由于非线性系统具有复杂的动力学特性和不确定性，对此类系统的控制器设计提出了重大挑战。为了解决这一困境，深度强化学习（DRL）是一种很有前途的方法。然而，DRL中的大多数奖励/价值功能设计依赖于经验，这需要大量的试验和错误。为了降低试验成本，本文提出了一种基于actor-critic （AC）体系结构的非线性系统控制器DRL设计方法——actor-Lyapunov （AL）。与传统的交流架构不同，人工智能消除了评论家网络的必要性。行动者网络可以用一种李雅普诺夫函数作为值函数来训练。首先，我们提供了一个归范线性空间的视角来阐明控制器的设计。将参与者网络生成的控制器视为状态空间内的适当映射。在此基础上，简要分析了该方法在梯度下降条件下的收敛性。接下来，引入一个与指数相关的精炼值函数来提升行动者网络的训练效果。最后，通过仿真验证了该方法的有效性，并说明了改进的价值函数在提高系统性能方面的优势。

本文章由计算机程序翻译，如有差异，请以英文原文为准。

求助全文

约1分钟内获得全文求助全文

来源期刊

Information Sciences 工程技术-计算机：信息系统

CiteScore

14.00

自引率

17.30%

发文量

1322

审稿时长

10.4 months

期刊介绍： Informatics and Computer Science Intelligent Systems Applications is an esteemed international journal that focuses on publishing original and creative research findings in the field of information sciences. We also feature a limited number of timely tutorial and surveying contributions.

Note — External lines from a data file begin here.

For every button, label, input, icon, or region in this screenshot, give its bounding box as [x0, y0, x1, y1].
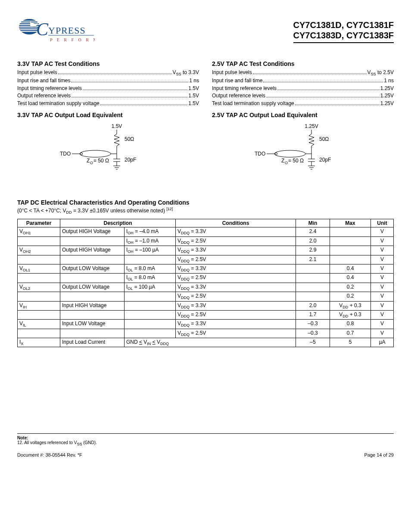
svg-text:20pF: 20pF — [125, 157, 136, 163]
table-header-row: Parameter Description Conditions Min Max… — [18, 219, 394, 227]
svg-text:= 50 Ω: = 50 Ω — [93, 158, 109, 164]
svg-point-17 — [81, 153, 83, 155]
svg-point-37 — [275, 153, 277, 155]
footnote: Note: 12. All voltages referenced to VSS… — [17, 433, 394, 446]
condition-row: Input timing reference levels1.5V — [17, 85, 199, 92]
doc-number: Document #: 38-05544 Rev. *F — [17, 452, 82, 457]
condition-row: Input pulse levelsVSS to 2.5V — [212, 69, 394, 77]
circuit-diagram-icon: 1.5V 50Ω TDO ZO= 50 Ω 20pF — [52, 123, 164, 179]
dc-table: Parameter Description Conditions Min Max… — [17, 219, 394, 347]
table-row: VDDQ = 2.5V 0.2 V — [18, 292, 394, 301]
table-row: IOL = 8.0 mA VDDQ = 2.5V 0.4 V — [18, 274, 394, 283]
left-conditions-list: Input pulse levelsVSS to 3.3VInput rise … — [17, 69, 199, 107]
table-row: VDDQ = 2.5V –0.3 0.7 V — [18, 329, 394, 338]
condition-row: Input pulse levelsVSS to 3.3V — [17, 69, 199, 77]
left-column: 3.3V TAP AC Test Conditions Input pulse … — [17, 56, 199, 189]
cypress-logo-icon: C YPRESS P E R F O R M — [17, 17, 95, 48]
svg-text:TDO: TDO — [255, 151, 265, 157]
condition-row: Test load termination supply voltage1.25… — [212, 100, 394, 107]
footnote-text: 12. All voltages referenced to VSS (GND)… — [17, 440, 394, 446]
circuit-diagram-icon: 1.25V 50Ω TDO ZO= 50 Ω 20pF — [247, 123, 359, 179]
svg-point-36 — [274, 150, 305, 157]
right-conditions-list: Input pulse levelsVSS to 2.5VInput rise … — [212, 69, 394, 107]
footnote-label: Note: — [17, 436, 394, 440]
table-row: VOL1 Output LOW Voltage IOL = 8.0 mA VDD… — [18, 264, 394, 273]
table-row: VIL Input LOW Voltage VDDQ = 3.3V –0.3 0… — [18, 320, 394, 329]
table-row: IOH = –1.0 mA VDDQ = 2.5V 2.0 V — [18, 236, 394, 246]
table-row: VDDQ = 2.5V 1.7 VDD + 0.3 V — [18, 310, 394, 319]
parts-line-1: CY7C1381D, CY7C1381F — [293, 20, 394, 30]
svg-text:TDO: TDO — [60, 151, 71, 157]
left-conditions-title: 3.3V TAP AC Test Conditions — [17, 60, 199, 67]
svg-text:O: O — [90, 161, 93, 165]
right-conditions-title: 2.5V TAP AC Test Conditions — [212, 60, 394, 67]
svg-text:1.25V: 1.25V — [305, 123, 318, 129]
left-circuit: 1.5V 50Ω TDO ZO= 50 Ω 20pF — [17, 123, 199, 180]
svg-text:O: O — [285, 161, 288, 165]
page-header: C YPRESS P E R F O R M CY7C1381D, CY7C13… — [17, 17, 394, 47]
condition-row: Output reference levels1.25V — [212, 92, 394, 100]
logo-word: YPRESS — [48, 25, 86, 36]
svg-text:20pF: 20pF — [319, 157, 331, 163]
page-footer: Document #: 38-05544 Rev. *F Page 14 of … — [17, 452, 394, 457]
table-row: VOH2 Output HIGH Voltage IOH = –100 µA V… — [18, 246, 394, 255]
table-row: VIH Input HIGH Voltage VDDQ = 3.3V 2.0 V… — [18, 301, 394, 310]
svg-text:C: C — [36, 19, 49, 39]
svg-text:50Ω: 50Ω — [319, 136, 329, 142]
condition-row: Input rise and fall time1 ns — [212, 77, 394, 84]
conditions-columns: 3.3V TAP AC Test Conditions Input pulse … — [17, 56, 394, 189]
table-row: IX Input Load Current GND < VIN < VDDQ –… — [18, 338, 394, 347]
page-number: Page 14 of 29 — [364, 452, 394, 457]
svg-text:1.5V: 1.5V — [112, 123, 122, 129]
right-column: 2.5V TAP AC Test Conditions Input pulse … — [212, 56, 394, 189]
left-load-title: 3.3V TAP AC Output Load Equivalent — [17, 112, 199, 118]
condition-row: Input rise and fall times1 ns — [17, 77, 199, 84]
right-load-title: 2.5V TAP AC Output Load Equivalent — [212, 112, 394, 118]
svg-text:Z: Z — [87, 158, 90, 164]
svg-point-16 — [80, 150, 111, 157]
condition-row: Output reference levels1.5V — [17, 92, 199, 100]
dc-subtitle: (0°C < TA < +70°C; VDD = 3.3V ±0.165V un… — [17, 207, 394, 215]
svg-text:= 50 Ω: = 50 Ω — [288, 158, 304, 164]
condition-row: Test load termination supply voltage1.5V — [17, 100, 199, 107]
part-numbers: CY7C1381D, CY7C1381F CY7C1383D, CY7C1383… — [293, 17, 394, 43]
parts-line-2: CY7C1383D, CY7C1383F — [293, 30, 394, 40]
right-circuit: 1.25V 50Ω TDO ZO= 50 Ω 20pF — [212, 123, 394, 180]
table-row: VOL2 Output LOW Voltage IOL = 100 µA VDD… — [18, 283, 394, 292]
condition-row: Input timing reference levels1.25V — [212, 85, 394, 92]
svg-text:Z: Z — [281, 158, 284, 164]
svg-text:50Ω: 50Ω — [125, 136, 134, 142]
table-row: VOH1 Output HIGH Voltage IOH = –4.0 mA V… — [18, 227, 394, 236]
logo: C YPRESS P E R F O R M — [17, 17, 95, 47]
table-row: VDDQ = 2.5V 2.1 V — [18, 255, 394, 264]
logo-tagline: P E R F O R M — [50, 37, 95, 42]
dc-title: TAP DC Electrical Characteristics And Op… — [17, 199, 394, 206]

Our journal aims to cater to a diverse audience, including researchers, developers, managers, strategic planners, graduate students, and anyone interested in staying up-to-date with cutting-edge research in information science, knowledge engineering, and intelligent systems. While readers are expected to share a common interest in information science, they come from varying backgrounds such as engineering, mathematics, statistics, physics, computer science, cell biology, molecular biology, management science, cognitive science, neurobiology, behavioral sciences, and biochemistry.